- _Problem to solve_: Restate all of the entries exactly. Any picture in them should be skipped.

- _Available data_:
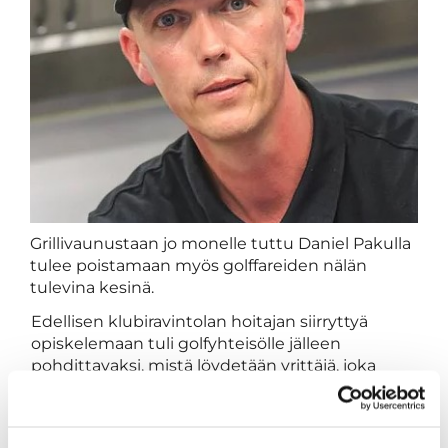
Grillivaunustaan jo monelle tuttu Daniel Pakulla
tulee poistamaan myös golffareiden nälän
tulevina kesinä.
Edellisen klubiravintolan hoitajan siirryttyä
opiskelemaan tuli golfyhteisölle jälleen
pohdittavaksi, mistä löydetään yrittäjä, joka
pystyisi tyydyttämään meidän ruokahuollon
asettamat tarpeet.
Monelta suunnalta vinkattiin, että Lappajärveltä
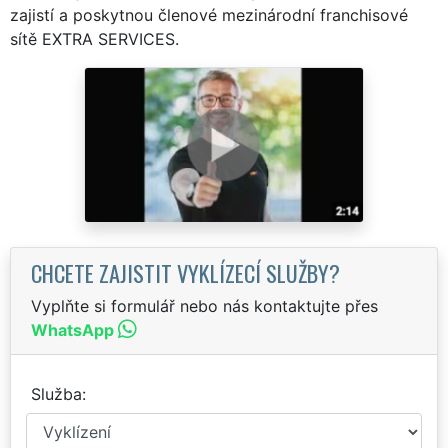
zajistí a poskytnou členové mezinárodní franchisové
sítě EXTRA SERVICES.
CHCETE ZAJISTIT VYKLÍZECÍ SLUŽBY?
Vyplňte si formulář nebo nás kontaktujte přes
WhatsApp
Služba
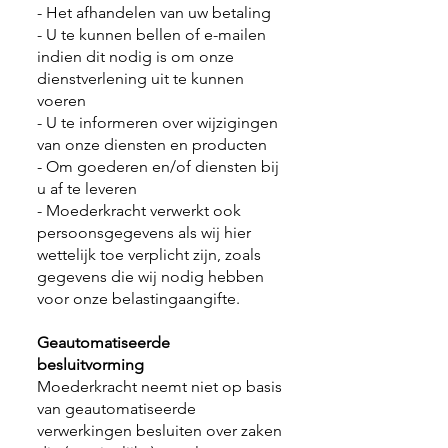
- Het afhandelen van uw betaling
- U te kunnen bellen of e-mailen
indien dit nodig is om onze
dienstverlening uit te kunnen
voeren
- U te informeren over wijzigingen
van onze diensten en producten
- Om goederen en/of diensten bij
u af te leveren
- Moederkracht verwerkt ook
persoonsgegevens als wij hier
wettelijk toe verplicht zijn, zoals
gegevens die wij nodig hebben
voor onze belastingaangifte.
Geautomatiseerde
besluitvorming
Moederkracht neemt niet op basis
van geautomatiseerde
verwerkingen besluiten over zaken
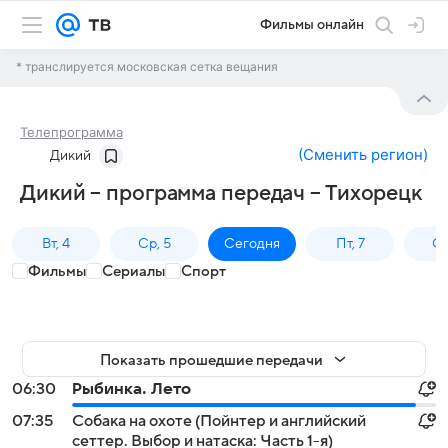
Фильмы онлайн
* транслируется московская сетка вещания
Телепрограмма
(
Сменить регион
)
Дикий
Дикий – программа передач – Тихорецк
Вт, 4
Ср, 5
Сегодня
Пт, 7
Сб
Фильмы
Сериалы
Спорт
Показать прошедшие передачи
06:30
Рыбинка. Лето
07:35
Собака на охоте (Пойнтер и английский
сеттер. Выбор и натаска: Часть 1-я)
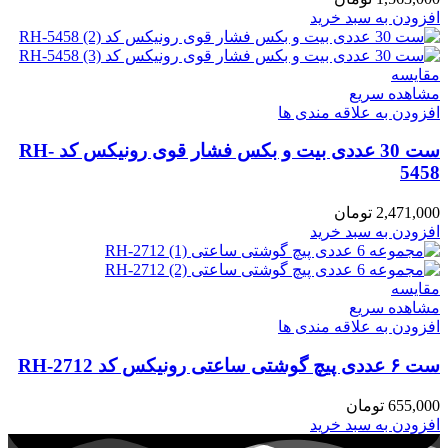
افزودن به سبد خرید
مقایسه
مشاهده سریع
افزودن به علاقه مندی ها
ست 30 عددی بیت و بکس فشار قوی رونیکس کد RH-
5458
2,471,000
تومان
افزودن به سبد خرید
مقایسه
مشاهده سریع
افزودن به علاقه مندی ها
ست ۶ عددی پیچ گوشتی ساعتی رونیکس کد RH-2712
655,000
تومان
افزودن به سبد خرید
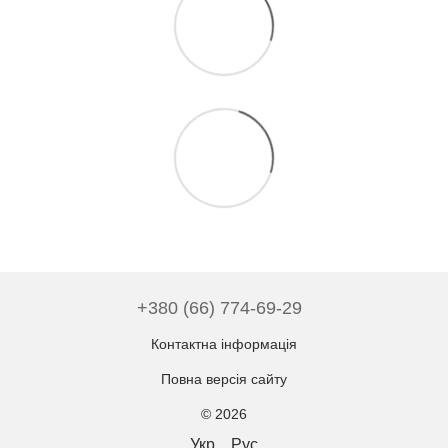
+380 (66) 774-69-29
Контактна інформація
Повна версія сайту
© 2026
Укр
Рус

- _Exercise output_:
Grillivaunustaan jo monelle tuttu Daniel Pakulla
tulee poistamaan myös golffareiden nälän
tulevina kesinä.
Edellisen klubiravintolan hoitajan siirryttyä
opiskelemaan tuli golfyhteisölle jälleen
pohdittavaksi, mistä löydetään yrittäjä, joka
pystyisi tyydyttämään meidän ruokahuollon
asettamat tarpeet.
Monelta suunnalta vinkattiin, että Lappajärveltä
zajistí a poskytnou členové mezinárodní franchisové
sítě EXTRA SERVICES.
CHCETE ZAJISTIT VYKLÍZECÍ SLUŽBY?
Vyplňte si formulář nebo nás kontaktujte přes
WhatsApp
Služba
- Het afhandelen van uw betaling
- U te kunnen bellen of e-mailen
indien dit nodig is om onze
dienstverlening uit te kunnen
voeren
- U te informeren over wijzigingen
van onze diensten en producten
- Om goederen en/of diensten bij
u af te leveren
- Moederkracht verwerkt ook
persoonsgegevens als wij hier
wettelijk toe verplicht zijn, zoals
gegevens die wij nodig hebben
voor onze belastingaangifte.
Geautomatiseerde
besluitvorming
Moederkracht neemt niet op basis
van geautomatiseerde
verwerkingen besluiten over zaken
Фильмы онлайн
* транслируется московская сетка вещания
Телепрограмма
(
Сменить регион
)
Дикий
Дикий – программа передач – Тихорецк
Вт, 4
Ср, 5
Сегодня
Пт, 7
Сб
Фильмы
Сериалы
Спорт
Показать прошедшие передачи
06:30
Рыбинка. Лето
07:35
Собака на охоте (Пойнтер и английский
сеттер. Выбор и натаска: Часть 1-я)
افزودن به سبد خرید
مقایسه
مشاهده سریع
افزودن به علاقه مندی ها
ست 30 عددی بیت و بکس فشار قوی رونیکس کد RH-
5458
2,471,000
تومان
افزودن به سبد خرید
مقایسه
مشاهده سریع
افزودن به علاقه مندی ها
ست ۶ عددی پیچ گوشتی ساعتی رونیکس کد RH-2712
655,000
تومان
افزودن به سبد خرید
+380 (66) 774-69-29
Контактна інформація
Повна версія сайту
© 2026
Укр
Рус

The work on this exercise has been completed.